The job scheduler uses an algorithm to prioritise the jobs, weighing aspects such as:

how much time did you request to run your job?
how many resources (CPUs and RAM) do you need?
how many other jobs have you got running at the moment?

Based on these, the algorithm will rank each of the jobs in the queue to decide on a “fair” way to prioritise them. Note that this priority dynamically changes all the time, as jobs are submitted or cancelled by the users, and depending on how long they have been in the queue. For example, a job requesting many resources may start with a low priority, but the longer it waits in the queue, the more its priority increases.
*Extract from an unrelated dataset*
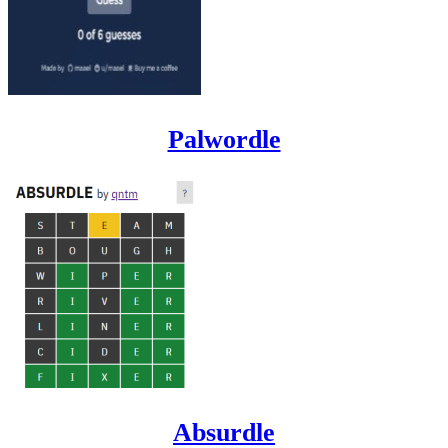
Palwordle
Absurdle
6.2 Submitting a Job with LSF

To submit a job to LSF, you need to include your code in a shell script. Let’s start with a minimal example in lsf/simple_job.sh, which contains the following code:

#!/bin/bash

sleep 60 # hold for 60 seconds
echo "This job is running on:"
hostname

We can run this script from the login node using the bash interpreter (make sure you are in the correct directory first: cd ~/hpc_workshop/):

bash lsf/simple_job.sh

This job is running on:
gen3-head1

To submit the job to the scheduler we instead use the bsub command in a very similar way:

bsub lsf/simple_job.sh

However, this throws back an error:

Returning output by mail is not supported on this cluster.
Please use the -o option to write output to disk.
Request aborted by esub. Job not submitted.

Do you have any ideas of what this error could be?

Our job, like all LSF jobs, has an output (echo printout and the hostname) and job statistics about what was done on the HPC. Because the Sanger LSF is set up to disallow outputs to be sent to your email by default for security reasons, it is impossible for the job to run without specifying a “standard output” file. We can fix this error using the -o argument:

bsub -o simple_job.out lsf/simple_job.sh

Instead the output is sent to a file, which we called simple_job.out. This file will be located in the same directory where you launched the job from.

However, when running again, we get another error that says:

Sorry no available user group specified for
this job. Please resubmit your job with
-G groupname or set the \$LSB_DEFAULT_USERGROUP environment variable.
Request aborted by esub. Job not submitted.

The other absolutely necessary argument for submitting a job to the Farm is the -G groupname variable. This specifies to which group at the Sanger you’re billing the compute resources. We’ll be using a temporary testing group for this course called farm-course, but once you settle into a lab you’ll use their own group name.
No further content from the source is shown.